---- Listed entries

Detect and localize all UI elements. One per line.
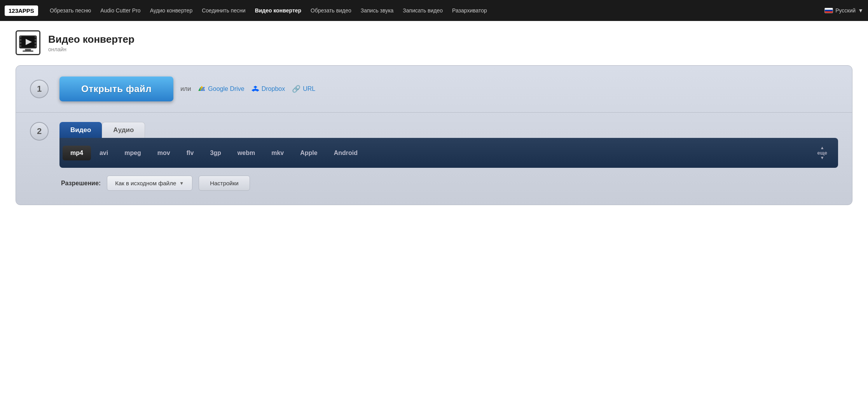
resolution-arrow-icon: ▼ bbox=[179, 181, 184, 186]
svg-rect-2 bbox=[19, 36, 21, 38]
google-drive-icon bbox=[198, 85, 206, 93]
format-btn-flv[interactable]: flv bbox=[179, 146, 202, 160]
format-btn-mkv[interactable]: mkv bbox=[264, 146, 292, 160]
step1-row: 1 Открыть файл или bbox=[16, 66, 852, 113]
format-btn-android[interactable]: Android bbox=[326, 146, 365, 160]
nav-link-соединить-песни[interactable]: Соединить песни bbox=[197, 5, 250, 16]
resolution-label: Разрешение: bbox=[61, 180, 101, 187]
dropbox-icon bbox=[251, 85, 259, 93]
open-file-button[interactable]: Открыть файл bbox=[59, 77, 173, 101]
format-tabs: ВидеоАудио bbox=[59, 122, 838, 138]
nav-link-видео-конвертер[interactable]: Видео конвертер bbox=[250, 5, 306, 16]
url-label: URL bbox=[303, 85, 315, 92]
app-icon bbox=[16, 30, 40, 55]
format-btn-mp4[interactable]: mp4 bbox=[63, 146, 91, 160]
navbar: 123APPS Обрезать песнюAudio Cutter ProАу… bbox=[0, 0, 868, 21]
format-btn-webm[interactable]: webm bbox=[230, 146, 263, 160]
format-btn-mov[interactable]: mov bbox=[150, 146, 178, 160]
nav-link-обрезать-видео[interactable]: Обрезать видео bbox=[306, 5, 356, 16]
format-more-button[interactable]: ▲еще▼ bbox=[810, 142, 835, 164]
svg-rect-6 bbox=[35, 36, 37, 38]
google-drive-link[interactable]: Google Drive bbox=[198, 85, 244, 93]
nav-link-аудио-конвертер[interactable]: Аудио конвертер bbox=[145, 5, 197, 16]
nav-link-разархиватор[interactable]: Разархиватор bbox=[447, 5, 492, 16]
chevron-down-icon: ▼ bbox=[858, 7, 863, 14]
nav-link-запись-звука[interactable]: Запись звука bbox=[356, 5, 398, 16]
format-btn-mpeg[interactable]: mpeg bbox=[117, 146, 149, 160]
google-drive-label: Google Drive bbox=[208, 85, 244, 92]
format-tab-видео[interactable]: Видео bbox=[59, 122, 102, 138]
format-btn-avi[interactable]: avi bbox=[92, 146, 116, 160]
step2-number: 2 bbox=[30, 122, 49, 141]
step1-number: 1 bbox=[30, 80, 49, 98]
svg-rect-8 bbox=[35, 42, 37, 44]
settings-button[interactable]: Настройки bbox=[199, 176, 250, 191]
video-converter-icon bbox=[19, 33, 37, 52]
resolution-select[interactable]: Как в исходном файле ▼ bbox=[107, 176, 192, 191]
svg-rect-3 bbox=[19, 39, 21, 41]
step2-content: ВидеоАудио mp4avimpegmovflv3gpwebmmkvApp… bbox=[59, 122, 838, 191]
logo[interactable]: 123APPS bbox=[5, 5, 38, 16]
nav-links: Обрезать песнюAudio Cutter ProАудио конв… bbox=[45, 5, 824, 16]
resolution-value: Как в исходном файле bbox=[115, 180, 176, 186]
svg-rect-12 bbox=[23, 50, 33, 52]
format-tab-аудио[interactable]: Аудио bbox=[102, 122, 145, 138]
page-subtitle: онлайн bbox=[48, 46, 134, 52]
svg-rect-7 bbox=[35, 39, 37, 41]
dropbox-label: Dropbox bbox=[262, 85, 285, 92]
or-text: или bbox=[180, 85, 191, 92]
nav-link-audio-cutter-pro[interactable]: Audio Cutter Pro bbox=[96, 5, 145, 16]
svg-marker-18 bbox=[199, 88, 201, 91]
flag-icon bbox=[824, 8, 833, 13]
link-icon: 🔗 bbox=[292, 85, 300, 93]
cloud-links: Google Drive Dropbox 🔗 URL bbox=[198, 85, 315, 93]
nav-link-записать-видео[interactable]: Записать видео bbox=[398, 5, 447, 16]
page-header: Видео конвертер онлайн bbox=[0, 21, 868, 61]
svg-rect-5 bbox=[19, 45, 21, 47]
nav-link-обрезать-песню[interactable]: Обрезать песню bbox=[45, 5, 96, 16]
url-link[interactable]: 🔗 URL bbox=[292, 85, 315, 93]
dropbox-link[interactable]: Dropbox bbox=[251, 85, 285, 93]
step2-row: 2 ВидеоАудио mp4avimpegmovflv3gpwebmmkvA… bbox=[16, 113, 852, 205]
resolution-row: Разрешение: Как в исходном файле ▼ Настр… bbox=[59, 176, 838, 191]
svg-rect-11 bbox=[25, 49, 31, 50]
language-selector[interactable]: Русский ▼ bbox=[824, 7, 863, 14]
svg-rect-4 bbox=[19, 42, 21, 44]
svg-marker-20 bbox=[201, 86, 204, 88]
page-title: Видео конвертер bbox=[48, 33, 134, 45]
format-bar: mp4avimpegmovflv3gpwebmmkvAppleAndroid▲е… bbox=[59, 138, 838, 168]
format-btn-apple[interactable]: Apple bbox=[292, 146, 325, 160]
format-btn-3gp[interactable]: 3gp bbox=[202, 146, 229, 160]
lang-label: Русский bbox=[835, 7, 856, 14]
main-panel: 1 Открыть файл или bbox=[16, 65, 852, 205]
svg-rect-9 bbox=[35, 45, 37, 47]
page-title-block: Видео конвертер онлайн bbox=[48, 33, 134, 52]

--------

### What to do
Give back the entries verbatim but drop every picture.

### Answer to this exercise
Detect and localize all UI elements. One per line.
resolution-arrow-icon: ▼ bbox=[179, 181, 184, 186]
svg-rect-2 bbox=[19, 36, 21, 38]
google-drive-icon bbox=[198, 85, 206, 93]
format-btn-flv[interactable]: flv bbox=[179, 146, 202, 160]
format-btn-mkv[interactable]: mkv bbox=[264, 146, 292, 160]
step1-row: 1 Открыть файл или bbox=[16, 66, 852, 113]
format-btn-android[interactable]: Android bbox=[326, 146, 365, 160]
nav-link-соединить-песни[interactable]: Соединить песни bbox=[197, 5, 250, 16]
resolution-label: Разрешение: bbox=[61, 180, 101, 187]
dropbox-icon bbox=[251, 85, 259, 93]
open-file-button[interactable]: Открыть файл bbox=[59, 77, 173, 101]
format-tabs: ВидеоАудио bbox=[59, 122, 838, 138]
nav-link-видео-конвертер[interactable]: Видео конвертер bbox=[250, 5, 306, 16]
url-label: URL bbox=[303, 85, 315, 92]
app-icon bbox=[16, 30, 40, 55]
format-btn-mp4[interactable]: mp4 bbox=[63, 146, 91, 160]
navbar: 123APPS Обрезать песнюAudio Cutter ProАу… bbox=[0, 0, 868, 21]
format-btn-webm[interactable]: webm bbox=[230, 146, 263, 160]
format-btn-mov[interactable]: mov bbox=[150, 146, 178, 160]
nav-link-обрезать-видео[interactable]: Обрезать видео bbox=[306, 5, 356, 16]
format-more-button[interactable]: ▲еще▼ bbox=[810, 142, 835, 164]
svg-rect-6 bbox=[35, 36, 37, 38]
google-drive-link[interactable]: Google Drive bbox=[198, 85, 244, 93]
nav-link-аудио-конвертер[interactable]: Аудио конвертер bbox=[145, 5, 197, 16]
nav-link-разархиватор[interactable]: Разархиватор bbox=[447, 5, 492, 16]
chevron-down-icon: ▼ bbox=[858, 7, 863, 14]
nav-link-запись-звука[interactable]: Запись звука bbox=[356, 5, 398, 16]
format-btn-mpeg[interactable]: mpeg bbox=[117, 146, 149, 160]
google-drive-label: Google Drive bbox=[208, 85, 244, 92]
format-tab-видео[interactable]: Видео bbox=[59, 122, 102, 138]
format-btn-avi[interactable]: avi bbox=[92, 146, 116, 160]
step2-number: 2 bbox=[30, 122, 49, 141]
step1-number: 1 bbox=[30, 80, 49, 98]
svg-rect-8 bbox=[35, 42, 37, 44]
settings-button[interactable]: Настройки bbox=[199, 176, 250, 191]
video-converter-icon bbox=[19, 33, 37, 52]
resolution-select[interactable]: Как в исходном файле ▼ bbox=[107, 176, 192, 191]
svg-rect-3 bbox=[19, 39, 21, 41]
step2-content: ВидеоАудио mp4avimpegmovflv3gpwebmmkvApp… bbox=[59, 122, 838, 191]
logo[interactable]: 123APPS bbox=[5, 5, 38, 16]
nav-links: Обрезать песнюAudio Cutter ProАудио конв… bbox=[45, 5, 824, 16]
resolution-value: Как в исходном файле bbox=[115, 180, 176, 186]
svg-rect-12 bbox=[23, 50, 33, 52]
format-tab-аудио[interactable]: Аудио bbox=[102, 122, 145, 138]
page-subtitle: онлайн bbox=[48, 46, 134, 52]
svg-rect-7 bbox=[35, 39, 37, 41]
dropbox-label: Dropbox bbox=[262, 85, 285, 92]
or-text: или bbox=[180, 85, 191, 92]
nav-link-audio-cutter-pro[interactable]: Audio Cutter Pro bbox=[96, 5, 145, 16]
svg-marker-18 bbox=[199, 88, 201, 91]
flag-icon bbox=[824, 8, 833, 13]
link-icon: 🔗 bbox=[292, 85, 300, 93]
cloud-links: Google Drive Dropbox 🔗 URL bbox=[198, 85, 315, 93]
nav-link-записать-видео[interactable]: Записать видео bbox=[398, 5, 447, 16]
page-header: Видео конвертер онлайн bbox=[0, 21, 868, 61]
svg-rect-5 bbox=[19, 45, 21, 47]
nav-link-обрезать-песню[interactable]: Обрезать песню bbox=[45, 5, 96, 16]
url-link[interactable]: 🔗 URL bbox=[292, 85, 315, 93]
dropbox-link[interactable]: Dropbox bbox=[251, 85, 285, 93]
step2-row: 2 ВидеоАудио mp4avimpegmovflv3gpwebmmkvA… bbox=[16, 113, 852, 205]
resolution-row: Разрешение: Как в исходном файле ▼ Настр… bbox=[59, 176, 838, 191]
svg-rect-11 bbox=[25, 49, 31, 50]
language-selector[interactable]: Русский ▼ bbox=[824, 7, 863, 14]
svg-rect-4 bbox=[19, 42, 21, 44]
svg-marker-20 bbox=[201, 86, 204, 88]
page-title: Видео конвертер bbox=[48, 33, 134, 45]
format-bar: mp4avimpegmovflv3gpwebmmkvAppleAndroid▲е… bbox=[59, 138, 838, 168]
format-btn-apple[interactable]: Apple bbox=[292, 146, 325, 160]
format-btn-3gp[interactable]: 3gp bbox=[202, 146, 229, 160]
lang-label: Русский bbox=[835, 7, 856, 14]
main-panel: 1 Открыть файл или bbox=[16, 65, 852, 205]
svg-rect-9 bbox=[35, 45, 37, 47]
page-title-block: Видео конвертер онлайн bbox=[48, 33, 134, 52]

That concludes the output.